Stiamo perdendo l’intimità. La morale dei nostri giorni potrebbe essere questa. La puntata di gennaio di Morgana, il podcast a firma Michela Murgia che dà voce a donne (e streghe!), dedicato all’artista Marina Abramovic, apre una riflessione, insieme a Barbara Alberti, su quella che è l’intimità oggi nel mondo iperconnesso dei social media. In parole povere – e in un senso più introspettivo – la riflessione si apre sull’abilità che abbiamo sviluppato nel «negare e svilire» la nostra intimità, per usare le parole di Barbara Alberti.
SEMPRE più connessi e sempre più distanti
Non ce ne accorgiamo, o non ne abbiamo preso completamente consapevolezza. Ma a poco a poco, post su post, stiamo rinunciando alla nostra individualità, nel senso della nostra persona, per buttarci nella fiera delle vanità dei social media, fatta di preset, viaggi e #onthetable. Un mondo fantastico dove il comun denominatore è l’hashtag e dove sembra difficile capire chi fa cosa e come mantiene vivo il conto in banca ogni mese.
L’inarrivabile – nel senso dell’intimità – oggi non esiste più, tutto è raggiungibile e tangibile, è sufficiente uno swipe up. «Antierotico» è l’aggettivo che usa Barbara Alberti per descrivere quello che stiamo trasmettendo attraverso i social media. E quella nostra, sui social, si è trasformata in una corsa esasperata al protagonismo, a una forma di esuberanza che di artistico, fotograficamente (e culturalmente) parlando, non ha nulla. Ci siamo messi in lizza per una gara che altro non è che una corsa a chi colleziona più mete nella bio di Instagram.
Non sappiamo distinguere più i sentimenti dalle emozioni e non sappiamo più comunicare. Quanto più ci siamo avvicinati all’altro con i social media online, tanto più ci siamo allontanati da sensazioni ed emozioni offline. Se a scrivere queste righe fosse Ester Viola aggiungerebbe – probabilmente – che, tra le emozioni più forti, la nostalgia è quella che abbiamo perso e che non sappiamo più provare, non sappiamo più cosa sia. La nostalgia dell’altro. Un’emozione che abbiamo deciso di chiudere in uno scatolone in fondo all’armadio, per fare spazio al narcisismo (quello che crediamo ci faccia sopravvivere). Ed è proprio la «medaglietta narcisistica» a prevalere sulla «faticosa gioia di (ri)conoscersi», scrive Vittorio Lingiardi su Robinson, in questo spazio «anaffettivo e anonimo» fatto di like.

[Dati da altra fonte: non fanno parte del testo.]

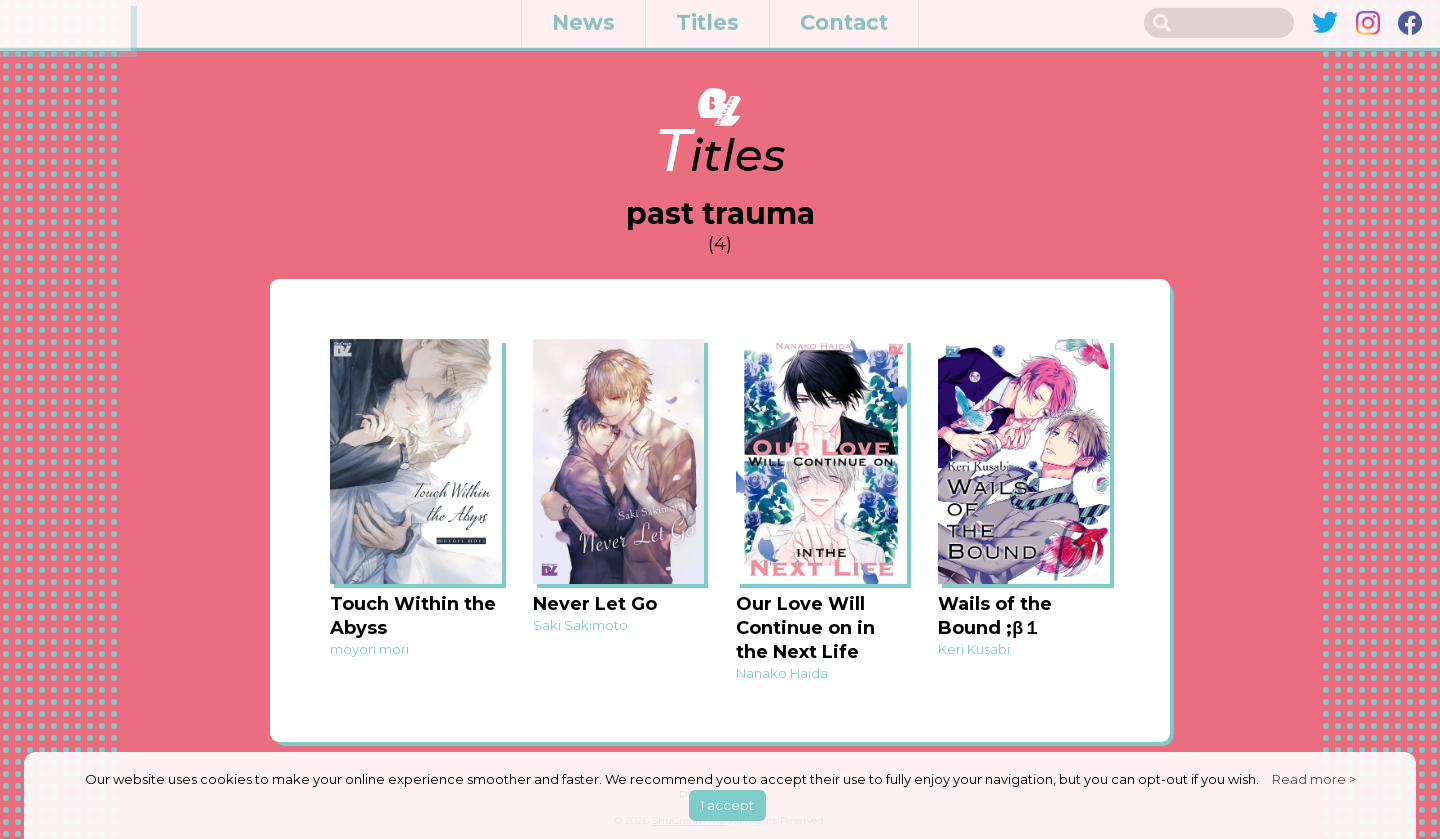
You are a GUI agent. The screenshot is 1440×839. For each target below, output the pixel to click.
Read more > (1314, 779)
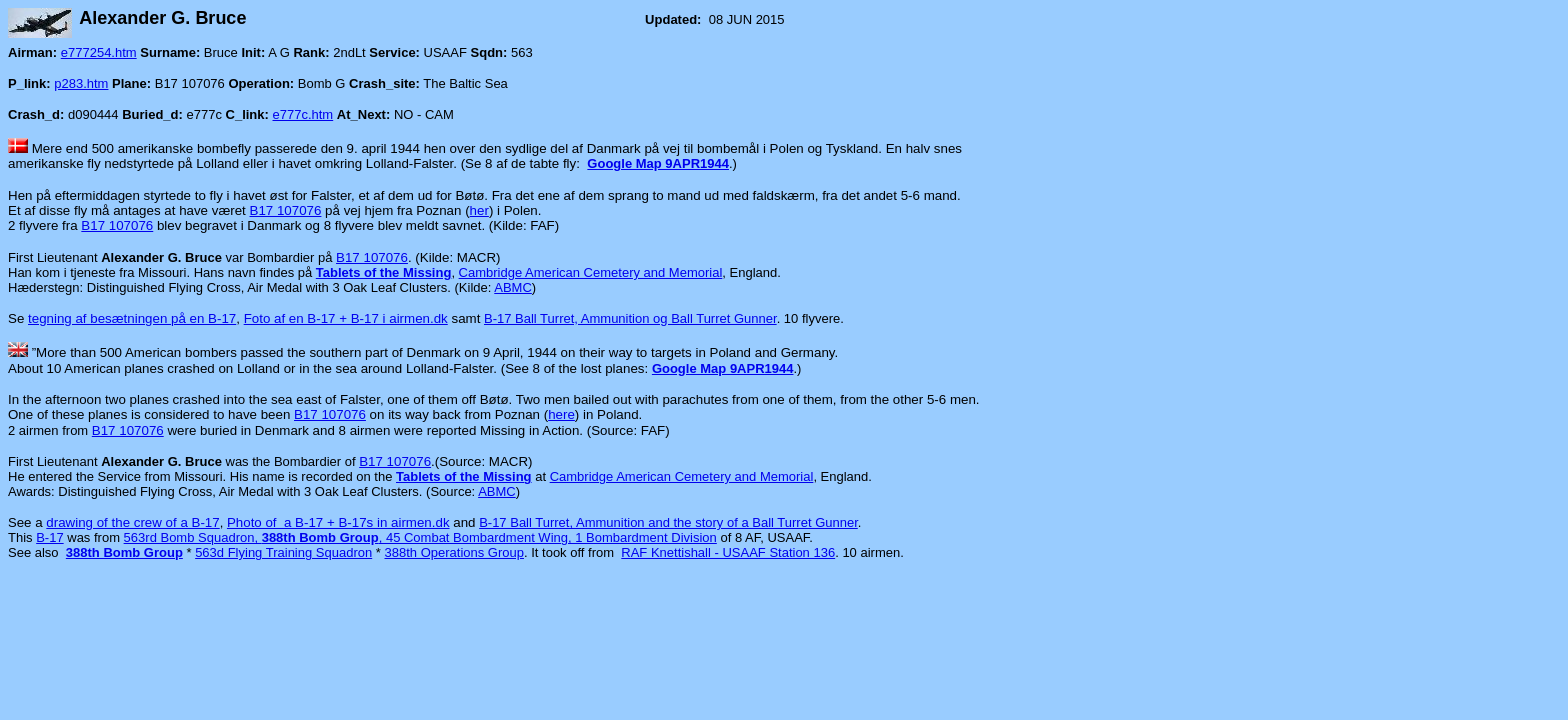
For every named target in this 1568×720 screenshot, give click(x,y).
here (561, 414)
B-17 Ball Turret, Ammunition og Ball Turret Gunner (630, 318)
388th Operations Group (454, 552)
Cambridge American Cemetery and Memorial (591, 272)
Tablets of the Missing (384, 272)
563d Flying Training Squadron (283, 552)
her (479, 210)
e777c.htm (303, 114)
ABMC (513, 287)
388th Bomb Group (124, 552)
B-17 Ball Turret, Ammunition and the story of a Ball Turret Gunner (668, 522)
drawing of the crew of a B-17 (132, 522)
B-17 (49, 537)
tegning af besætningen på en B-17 (132, 318)
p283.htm (81, 83)
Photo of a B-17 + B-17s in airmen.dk (338, 522)
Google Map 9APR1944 (658, 163)
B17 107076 (286, 210)
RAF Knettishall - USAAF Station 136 (728, 552)
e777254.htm (99, 52)
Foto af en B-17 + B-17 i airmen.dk (346, 318)
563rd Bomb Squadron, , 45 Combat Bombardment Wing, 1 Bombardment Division (420, 537)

Sentimenti, emozioni e legami
Qualche anno fa, il sociologo Zygmunt Bauman scriveva di sentimenti e ci metteva in guardia dai legami del mondo iperconnesso. È nella galassia degli hashtag e dei follow, che – secondo Bauman – i legami sono stati sostituiti dalle connessioni. On/off, accendi/spegni, connetti/disconnetti: è diventato tutto più semplice, un gioco da bambini, dice Bauman in un’intervista a La Repubblica, in un mondo dove «ciò che si guadagna in quantità si perde in qualità e ciò che si guadagna in facilità (scambiata per libertà) si perde in sicurezza».
Abbiamo collezionato una expertise in fatto di intimità connessa. Siamo diventati bravi a scattare la nostra intimità e a postarla ovunque: in un café, sul divano, tra le lenzuola, nel weekend fuori porta. Non solo. Siamo andati oltre: abbiamo superato il limite dell’individualità personale e trasferito questo bisogno di pubblico anche sui nostri figli, nipoti, cugini, sorelle e fratelli più piccoli. Abbiamo deciso noi per loro che la cosa più opportuna sia stare online, con o senza di noi, sotto gli occhi indiscreti di tutti, amici e conoscenti, followers e passanti.
Nel frattempo, abbiamo lasciato nel cassetto le parole o – nei casi più virtuosi – le abbiamo instagrammate in una caption: per un pugno di like (o per un pugno di follow). E così, più mi piace riceviamo, più il nostro ego cresce e si fortifica.
E quindi… Si riduce tutto a questo, dunque? Stiamo perdendo l’intimità e per quando ce ne saremo accorti sarà già troppo tardi?